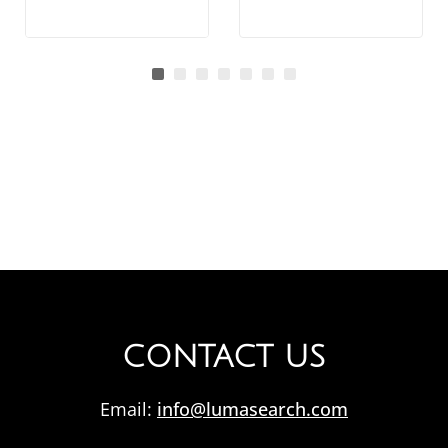
CONTACT US
Email:
info@lumasearch.com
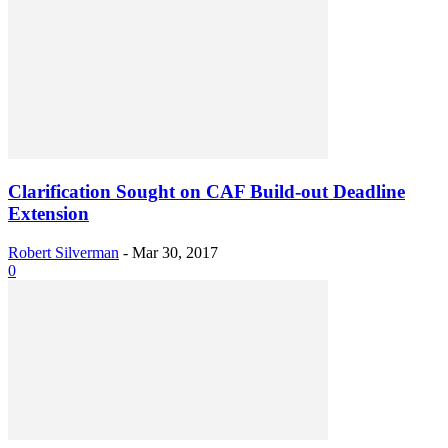
Clarification Sought on CAF Build-out Deadline
Extension
Robert Silverman
-
Mar 30, 2017
0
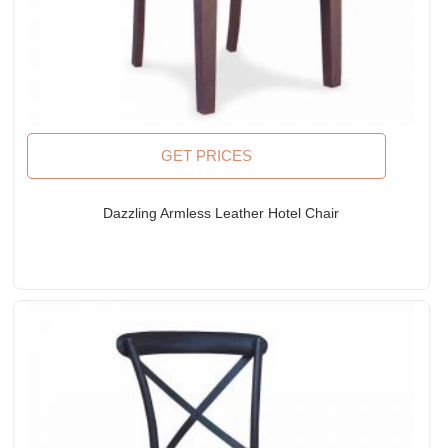
GET PRICES
Dazzling Armless Leather Hotel Chair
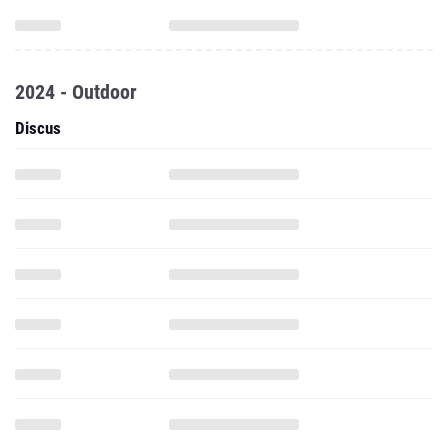
2024 - Outdoor
Discus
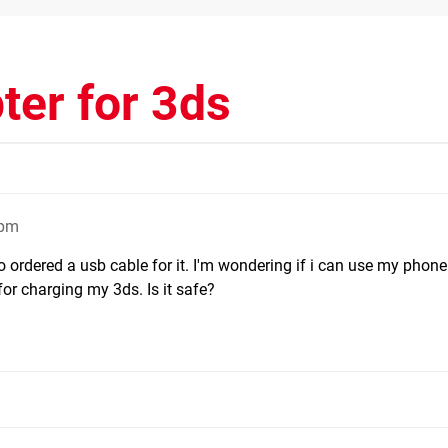
ter for 3ds
0pm
o ordered a usb cable for it. I'm wondering if i can use my phone
or charging my 3ds. Is it safe?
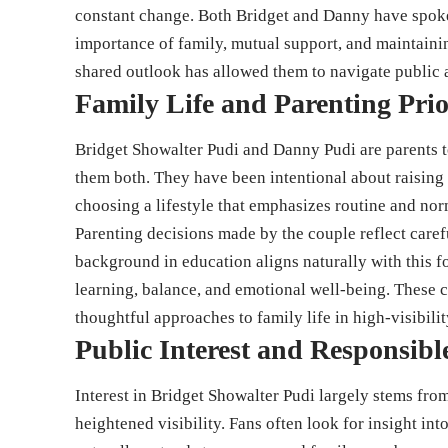
constant change. Both Bridget and Danny have spoken
importance of family, mutual support, and maintaini
shared outlook has allowed them to navigate public 
Family Life and Parenting Prio
Bridget Showalter Pudi and Danny Pudi are parents to
them both. They have been intentional about raising
choosing a lifestyle that emphasizes routine and nor
Parenting decisions made by the couple reflect caref
background in education aligns naturally with this 
learning, balance, and emotional well-being. These 
thoughtful approaches to family life in high-visibili
Public Interest and Responsibl
Interest in Bridget Showalter Pudi largely stems fro
heightened visibility. Fans often look for insight int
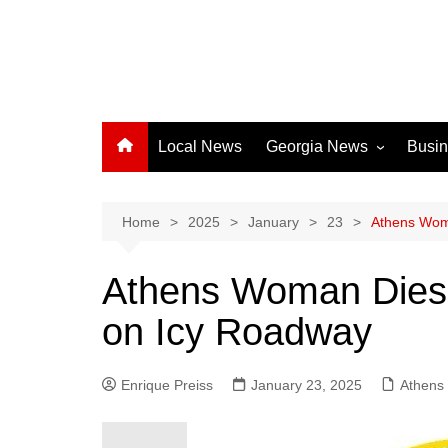
Local News
Georgia News
Busi
Albany News
Athens News
Home
2025
January
23
Athens Woma
Atlanta News
Athens Woman Dies i
Chatham County
on Icy Roadway
Clayton County
Cobb County
Enrique Preiss
January 23, 2025
Columbus News
Athens
Crisp County News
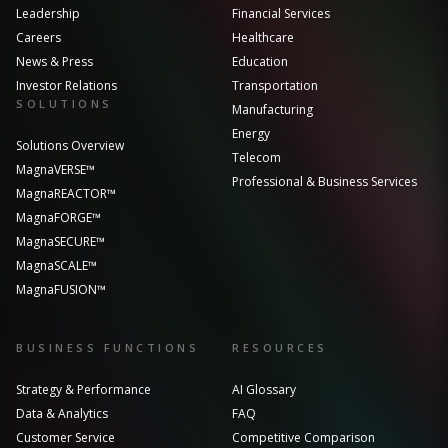
Leadership
Financial Services
Careers
Healthcare
News & Press
Education
Investor Relations
Transportation
SOLUTIONS
Manufacturing
Energy
Solutions Overview
Telecom
MagnaVERSE™
Professional & Business Services
MagnaREACTOR™
MagnaFORGE™
MagnaSECURE™
MagnaSCALE™
MagnaFUSION™
BUSINESS FUNCTIONS
RESOURCES
Strategy & Performance
AI Glossary
Data & Analytics
FAQ
Customer Service
Competitive Comparison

**YOUR INSTRUCTIONS:** When a line in the records contains the string "Bridget", it counts; state how many lines count, with no other words.

**EXERCISE RESPONSE:** 3